EXERCISE INSTRUCTIONS: Gather every line below where "continuo" appears.

Data records:
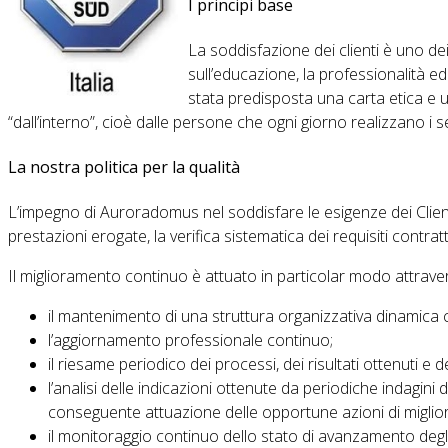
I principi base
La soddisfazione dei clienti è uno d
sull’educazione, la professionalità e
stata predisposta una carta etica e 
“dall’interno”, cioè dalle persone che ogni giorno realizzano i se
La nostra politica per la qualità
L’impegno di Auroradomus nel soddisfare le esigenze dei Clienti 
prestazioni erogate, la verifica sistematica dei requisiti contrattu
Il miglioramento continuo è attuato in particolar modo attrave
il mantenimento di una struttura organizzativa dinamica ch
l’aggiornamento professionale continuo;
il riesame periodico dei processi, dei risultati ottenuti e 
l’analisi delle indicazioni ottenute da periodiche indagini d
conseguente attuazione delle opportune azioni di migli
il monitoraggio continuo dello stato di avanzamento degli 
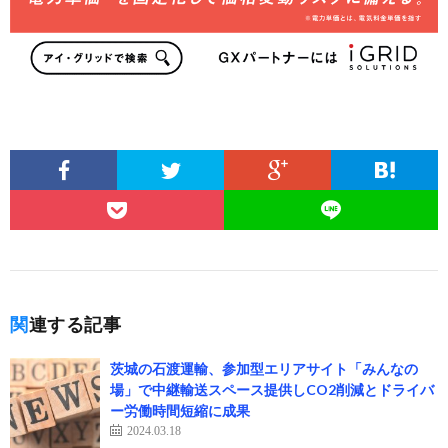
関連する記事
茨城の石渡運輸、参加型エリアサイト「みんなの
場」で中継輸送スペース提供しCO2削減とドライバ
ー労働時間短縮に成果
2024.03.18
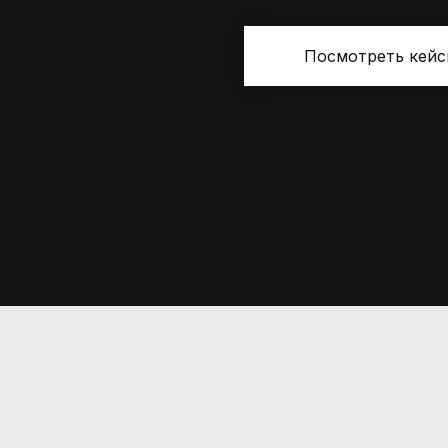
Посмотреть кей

...

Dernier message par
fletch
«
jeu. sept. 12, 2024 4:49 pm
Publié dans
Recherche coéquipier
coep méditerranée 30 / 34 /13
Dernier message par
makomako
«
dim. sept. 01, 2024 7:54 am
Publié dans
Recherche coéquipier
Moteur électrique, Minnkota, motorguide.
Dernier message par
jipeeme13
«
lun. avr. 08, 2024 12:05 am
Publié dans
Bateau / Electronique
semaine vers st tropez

RESPONSE:
Il miglioramento continuo è attuato in particolar modo attrave
l’aggiornamento professionale continuo;
il monitoraggio continuo dello stato di avanzamento degli 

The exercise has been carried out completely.